» **Source records**:
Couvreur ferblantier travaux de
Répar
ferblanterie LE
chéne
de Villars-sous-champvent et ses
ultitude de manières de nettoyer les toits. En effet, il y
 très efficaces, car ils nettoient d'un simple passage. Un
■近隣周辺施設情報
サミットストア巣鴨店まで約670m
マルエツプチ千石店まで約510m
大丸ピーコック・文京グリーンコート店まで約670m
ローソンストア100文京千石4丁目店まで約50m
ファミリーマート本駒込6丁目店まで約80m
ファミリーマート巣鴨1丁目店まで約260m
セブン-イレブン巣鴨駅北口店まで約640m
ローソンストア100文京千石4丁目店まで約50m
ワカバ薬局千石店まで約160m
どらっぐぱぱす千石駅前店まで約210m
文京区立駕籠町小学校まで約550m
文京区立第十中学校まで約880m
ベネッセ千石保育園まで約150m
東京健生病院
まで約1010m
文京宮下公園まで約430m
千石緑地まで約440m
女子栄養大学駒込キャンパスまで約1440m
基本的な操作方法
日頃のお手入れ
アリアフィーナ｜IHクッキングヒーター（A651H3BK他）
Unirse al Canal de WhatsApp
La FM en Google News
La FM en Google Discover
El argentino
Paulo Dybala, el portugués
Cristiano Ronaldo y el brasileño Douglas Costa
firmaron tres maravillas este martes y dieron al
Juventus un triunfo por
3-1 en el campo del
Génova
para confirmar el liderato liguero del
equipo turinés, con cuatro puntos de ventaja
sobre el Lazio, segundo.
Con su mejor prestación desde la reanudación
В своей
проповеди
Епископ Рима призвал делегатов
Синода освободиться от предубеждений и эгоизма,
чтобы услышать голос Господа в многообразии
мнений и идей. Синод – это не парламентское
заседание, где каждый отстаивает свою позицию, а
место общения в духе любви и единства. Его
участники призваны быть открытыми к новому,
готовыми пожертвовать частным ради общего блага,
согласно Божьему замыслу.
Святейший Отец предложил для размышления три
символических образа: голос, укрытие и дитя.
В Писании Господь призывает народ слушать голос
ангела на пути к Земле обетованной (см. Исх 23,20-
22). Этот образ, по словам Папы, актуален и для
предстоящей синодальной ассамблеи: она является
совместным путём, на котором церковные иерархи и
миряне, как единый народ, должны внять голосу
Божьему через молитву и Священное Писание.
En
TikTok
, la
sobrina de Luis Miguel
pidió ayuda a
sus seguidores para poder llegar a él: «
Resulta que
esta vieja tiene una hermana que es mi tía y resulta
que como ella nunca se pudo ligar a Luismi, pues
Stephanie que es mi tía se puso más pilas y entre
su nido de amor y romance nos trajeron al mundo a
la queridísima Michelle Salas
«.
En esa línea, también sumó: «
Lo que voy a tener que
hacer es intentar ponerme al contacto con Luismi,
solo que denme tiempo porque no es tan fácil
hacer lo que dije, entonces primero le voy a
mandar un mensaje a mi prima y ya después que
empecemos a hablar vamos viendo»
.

...

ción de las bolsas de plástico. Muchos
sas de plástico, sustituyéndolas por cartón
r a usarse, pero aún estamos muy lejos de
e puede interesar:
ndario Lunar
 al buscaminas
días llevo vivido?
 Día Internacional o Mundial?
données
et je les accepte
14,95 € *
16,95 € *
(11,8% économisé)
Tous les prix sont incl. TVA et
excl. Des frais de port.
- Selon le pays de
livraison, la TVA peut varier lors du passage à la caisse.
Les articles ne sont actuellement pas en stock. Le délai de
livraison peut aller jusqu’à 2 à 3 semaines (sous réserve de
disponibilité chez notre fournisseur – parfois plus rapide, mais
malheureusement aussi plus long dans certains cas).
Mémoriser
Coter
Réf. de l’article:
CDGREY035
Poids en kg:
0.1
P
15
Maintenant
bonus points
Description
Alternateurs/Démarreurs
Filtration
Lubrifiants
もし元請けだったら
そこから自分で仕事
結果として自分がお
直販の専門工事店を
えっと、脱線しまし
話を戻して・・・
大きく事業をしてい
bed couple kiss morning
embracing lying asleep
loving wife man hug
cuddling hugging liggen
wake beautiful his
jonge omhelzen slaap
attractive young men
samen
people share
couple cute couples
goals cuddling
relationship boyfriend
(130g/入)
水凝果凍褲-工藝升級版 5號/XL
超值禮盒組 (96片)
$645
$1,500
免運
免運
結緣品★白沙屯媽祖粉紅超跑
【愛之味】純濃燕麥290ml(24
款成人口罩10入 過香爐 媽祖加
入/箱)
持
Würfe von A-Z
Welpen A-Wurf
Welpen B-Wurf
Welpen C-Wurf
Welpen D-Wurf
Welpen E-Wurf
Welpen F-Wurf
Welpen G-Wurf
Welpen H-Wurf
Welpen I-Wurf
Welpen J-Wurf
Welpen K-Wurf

==

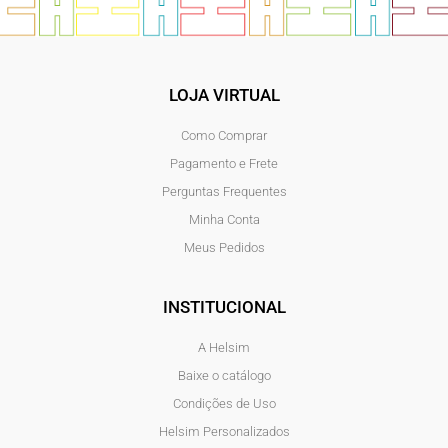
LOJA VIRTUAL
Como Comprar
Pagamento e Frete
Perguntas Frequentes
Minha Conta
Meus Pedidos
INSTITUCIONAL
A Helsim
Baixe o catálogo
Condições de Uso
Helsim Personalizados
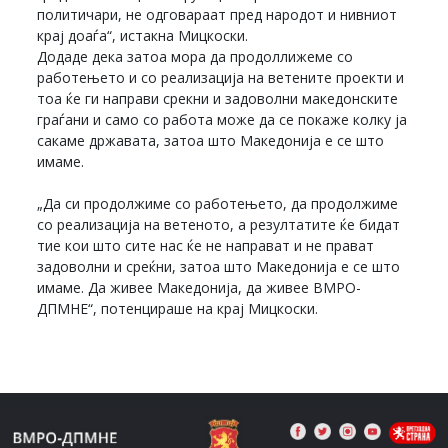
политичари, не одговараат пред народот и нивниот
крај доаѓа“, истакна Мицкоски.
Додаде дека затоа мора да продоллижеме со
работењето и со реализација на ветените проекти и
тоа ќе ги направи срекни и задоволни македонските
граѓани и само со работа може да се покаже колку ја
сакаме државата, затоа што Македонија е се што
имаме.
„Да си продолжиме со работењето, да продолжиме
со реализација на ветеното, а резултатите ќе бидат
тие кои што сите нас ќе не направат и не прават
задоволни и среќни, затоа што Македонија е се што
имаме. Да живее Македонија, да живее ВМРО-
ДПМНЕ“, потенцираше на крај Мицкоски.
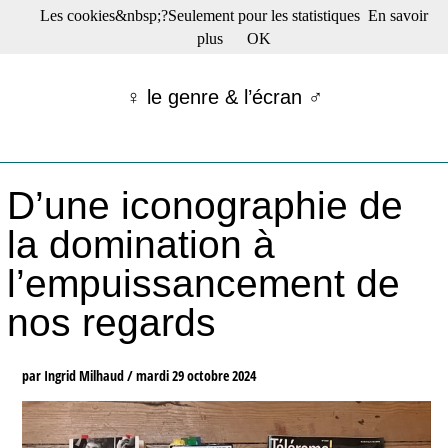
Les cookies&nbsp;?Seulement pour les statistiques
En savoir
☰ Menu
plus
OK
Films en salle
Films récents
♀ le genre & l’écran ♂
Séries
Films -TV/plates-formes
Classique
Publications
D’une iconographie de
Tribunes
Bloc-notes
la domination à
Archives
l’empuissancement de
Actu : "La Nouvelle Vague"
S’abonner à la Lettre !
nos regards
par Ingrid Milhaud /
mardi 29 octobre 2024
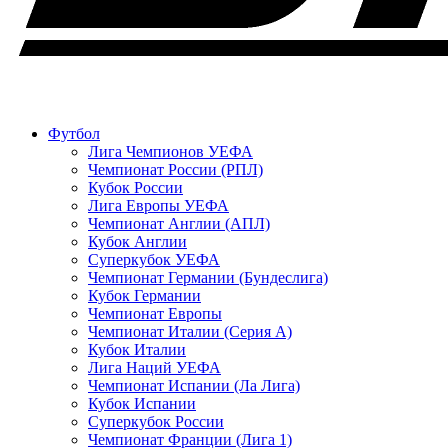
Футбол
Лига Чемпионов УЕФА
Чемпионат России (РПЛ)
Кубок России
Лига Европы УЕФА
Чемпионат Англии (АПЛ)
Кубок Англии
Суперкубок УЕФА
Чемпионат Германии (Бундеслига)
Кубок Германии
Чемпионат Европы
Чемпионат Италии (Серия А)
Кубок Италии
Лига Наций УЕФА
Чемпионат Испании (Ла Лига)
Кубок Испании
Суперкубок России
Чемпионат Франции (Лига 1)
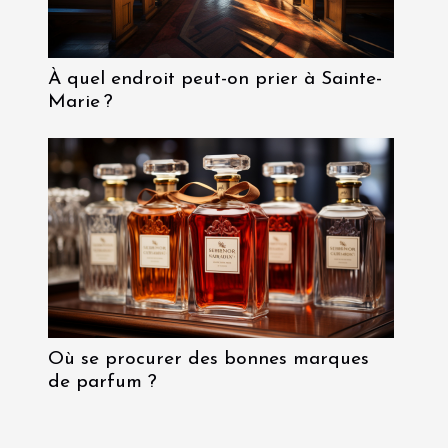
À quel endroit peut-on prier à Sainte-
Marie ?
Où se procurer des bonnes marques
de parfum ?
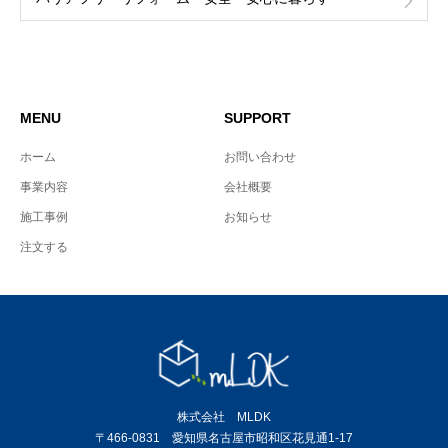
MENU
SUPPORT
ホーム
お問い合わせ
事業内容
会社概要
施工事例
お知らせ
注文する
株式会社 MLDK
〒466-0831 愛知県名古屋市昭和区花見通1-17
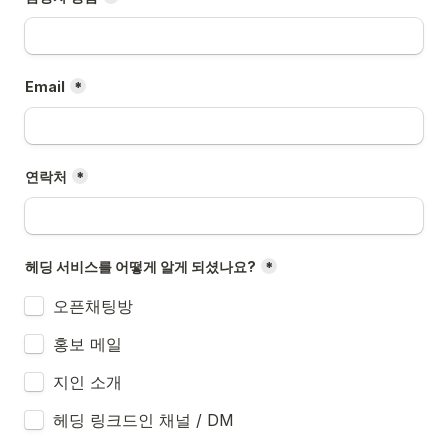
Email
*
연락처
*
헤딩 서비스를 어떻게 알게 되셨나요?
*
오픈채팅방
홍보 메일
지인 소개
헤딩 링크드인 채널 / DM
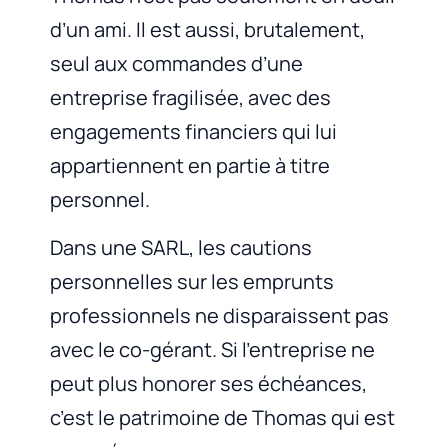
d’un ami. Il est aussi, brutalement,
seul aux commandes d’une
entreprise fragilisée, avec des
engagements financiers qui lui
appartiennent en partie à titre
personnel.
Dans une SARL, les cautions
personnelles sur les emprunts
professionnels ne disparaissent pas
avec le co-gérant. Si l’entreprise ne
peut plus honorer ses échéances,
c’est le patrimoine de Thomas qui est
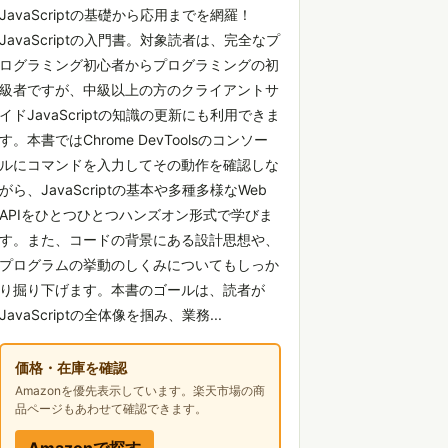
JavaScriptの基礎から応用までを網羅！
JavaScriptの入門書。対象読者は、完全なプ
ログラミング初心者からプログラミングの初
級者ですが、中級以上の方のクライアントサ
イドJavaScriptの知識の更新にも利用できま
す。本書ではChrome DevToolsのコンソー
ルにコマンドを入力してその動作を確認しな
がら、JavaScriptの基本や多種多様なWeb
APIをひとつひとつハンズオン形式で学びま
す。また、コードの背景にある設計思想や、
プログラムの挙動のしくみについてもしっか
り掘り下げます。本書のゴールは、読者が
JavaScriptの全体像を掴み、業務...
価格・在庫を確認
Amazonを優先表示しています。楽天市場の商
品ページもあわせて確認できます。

» **Exercise description**:
Your answer should be the exact lines above from the one with "ワカバ薬局千石店まで約160m" through the one with "para confirmar el liderato liguero del", both included, and nothing besides.

» **Solution for this exercise**:
ワカバ薬局千石店まで約160m
どらっぐぱぱす千石駅前店まで約210m
文京区立駕籠町小学校まで約550m
文京区立第十中学校まで約880m
ベネッセ千石保育園まで約150m
東京健生病院
まで約1010m
文京宮下公園まで約430m
千石緑地まで約440m
女子栄養大学駒込キャンパスまで約1440m
基本的な操作方法
日頃のお手入れ
アリアフィーナ｜IHクッキングヒーター（A651H3BK他）
Unirse al Canal de WhatsApp
La FM en Google News
La FM en Google Discover
El argentino
Paulo Dybala, el portugués
Cristiano Ronaldo y el brasileño Douglas Costa
firmaron tres maravillas este martes y dieron al
Juventus un triunfo por
3-1 en el campo del
Génova
para confirmar el liderato liguero del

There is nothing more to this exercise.